JindoTable is used to implement tiered storage, optimize table files, and collect data statistics based on the popularity of tables or partitions. This topic describes how to use JindoTable.

Prerequisites

  • Java Development Kit (JDK) 8 is installed on your on-premises machine.
  • An EMR cluster of the 3.30.0 version or later is created. For more information about how to create a cluster, see Create a cluster.

Use JindoTable

Common commands:
Notice Specify tables in the format of database.table. Specify partitions in the format of partitionCol1=1,partitionCol2=2,....

-accessStat

  • Syntax

    jindo table -accessStat {-d} <days> {-n} <topNums>

  • Description

    This command is used to query the access records in which tables or partitions are visited most in a specified time range.

    <days> and <topNums> must be positive integers. If <days> is 1, all the access records generated from 00:00 (local time) on the current day to the current time are queried.

  • Example: Query the 20 access records of tables or partitions that are most frequently visited within the last seven days.
    jindo table -accessStat -d 7 -n 20

-cache

  • Syntax

    jindo table -cache {-t} <dbName.tableName> [-p] <partitionSpec> [-pin]

  • Description

    This command is used to cache data of specified tables or partitions to local disks.

    The data of the tables or partitions must be stored in Object Storage Service (OSS) or JindoFileSystem (JindoFS). Specify tables in the format of database.table. Specify partitions in the format of partitionCol1=1,partitionCol2=2,.... When you specify -pin, if the cache space is insufficient, do not delete related data if possible.

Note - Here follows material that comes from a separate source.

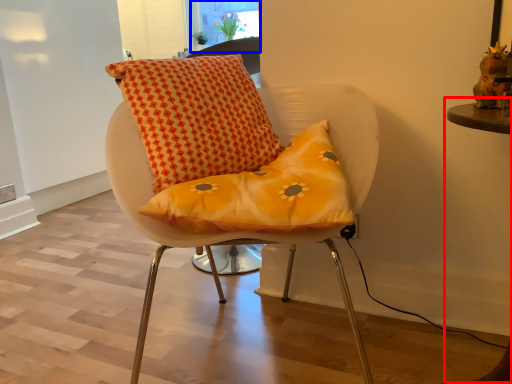 Question: Which object is closer to the camera taking this photo, table (highlighted by a red box) or window screen (highlighted by a blue box)?

Choices:
 (A) table
 (B) window screen

Answer: (A) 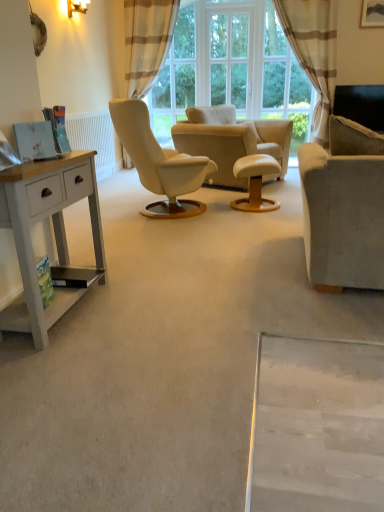 Find the location of `unoccupied region to the right of white painted wood desk at left`. unoccupied region to the right of white painted wood desk at left is located at coordinates (149, 312).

  • Example: Cache data of the db1.t1 table that is generated on March 16, 2020 to local disks.
    jindo table -cache -t db1.t1 -p date=2020-03-16

-uncache

  • Syntax

    jindo table -uncache {-t} <dbName.tableName> [-p] <partitionSpec>

  • Description

    This command is used to delete cached data of specified tables or partitions from local disks.

    The data of the tables or partitions must be stored in OSS or JindoFS. Specify tables in the format of database.table. Specify partitions in the format of partitionCol1=1,partitionCol2=2,....

  • Examples:
    • Delete cached data of the db1.t2 table from local disks.
      jindo table -cache -t db1.t2
    • Delete cached data of the db1.t1 table from local disks.
      jindo table -uncache -t db1.t1 -p date=2020-03-16,category=1

-archive

  • Syntax

    jindo table -archive {-a|i} {-t} <dbName.tableName> [-p] <partitionSpec>

  • Description

    This command is used to lower the level of the policy that is used to store data of specified tables or partitions. By default, the Archive storage class is used.

    To use the Infrequent Access (IA) storage class, add -i to the command. Specify tables in the format of database.table. Specify partitions in the format of 'partitionCol1=1,partitionCol2=2,...'.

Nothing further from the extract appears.